------ EXCERPTED DATA ------

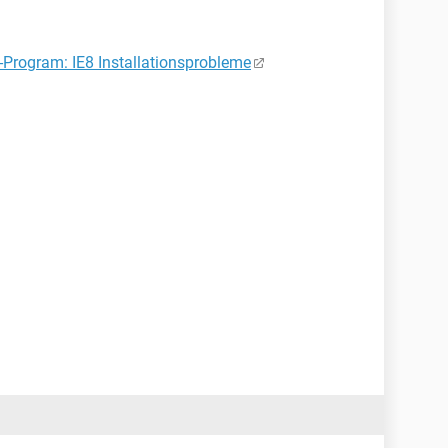
r-Program: IE8 Installationsprobleme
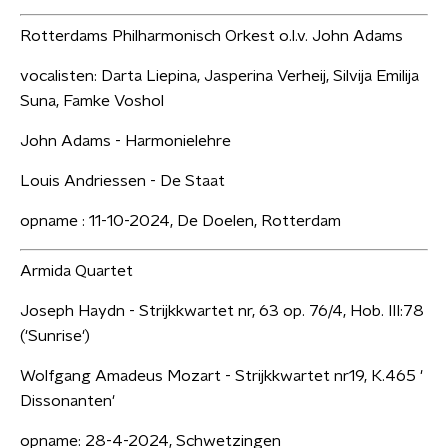
Rotterdams Philharmonisch Orkest o.l.v. John Adams
vocalisten: Darta Liepina, Jasperina Verheij, Silvija Emilija
Suna, Famke Voshol
John Adams - Harmonielehre
Louis Andriessen - De Staat
opname : 11-10-2024, De Doelen, Rotterdam
Armida Quartet
Joseph Haydn - Strijkkwartet nr, 63 op. 76/4, Hob. III:78
('Sunrise')
Wolfgang Amadeus Mozart - Strijkkwartet nr19, K.465 '
Dissonanten'
opname: 28-4-2024, Schwetzingen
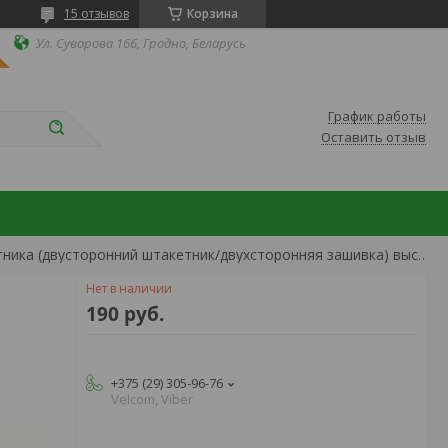
15 отзывов
Корзина
Ул. Суворова 166, Гродно, Беларусь
График работы
Оставить отзыв
Забор из металлического штакетника (двусторонний штакетник/двухсторонняя зашивка) высота 2 м
Нет в наличии
190
руб.
+375 (29) 305-96-76
Velcom, Viber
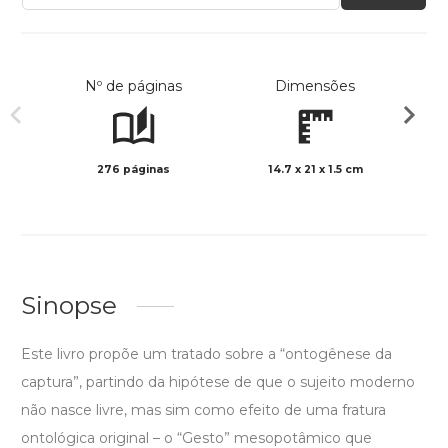
Nº de páginas
Dimensões
276 páginas
14.7 x 21 x 1.5 cm
Preto 
Sinopse
Este livro propõe um tratado sobre a “ontogênese da
captura”, partindo da hipótese de que o sujeito moderno
não nasce livre, mas sim como efeito de uma fratura
ontológica original – o “Gesto” mesopotâmico que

------

§ TASK REQUIREMENTS
The full material above must be output verbatim, minus any pictures.

§ SOLUTION FOR THIS TASK
r-Program: IE8 Installationsprobleme
Rotterdams Philharmonisch Orkest o.l.v. John Adams
vocalisten: Darta Liepina, Jasperina Verheij, Silvija Emilija
Suna, Famke Voshol
John Adams - Harmonielehre
Louis Andriessen - De Staat
opname : 11-10-2024, De Doelen, Rotterdam
Armida Quartet
Joseph Haydn - Strijkkwartet nr, 63 op. 76/4, Hob. III:78
('Sunrise')
Wolfgang Amadeus Mozart - Strijkkwartet nr19, K.465 '
Dissonanten'
opname: 28-4-2024, Schwetzingen
15 отзывов
Корзина
Ул. Суворова 166, Гродно, Беларусь
График работы
Оставить отзыв
Забор из металлического штакетника (двусторонний штакетник/двухсторонняя зашивка) высота 2 м
Нет в наличии
190
руб.
+375 (29) 305-96-76
Velcom, Viber
Nº de páginas
Dimensões
276 páginas
14.7 x 21 x 1.5 cm
Preto 
Sinopse
Este livro propõe um tratado sobre a “ontogênese da
captura”, partindo da hipótese de que o sujeito moderno
não nasce livre, mas sim como efeito de uma fratura
ontológica original – o “Gesto” mesopotâmico que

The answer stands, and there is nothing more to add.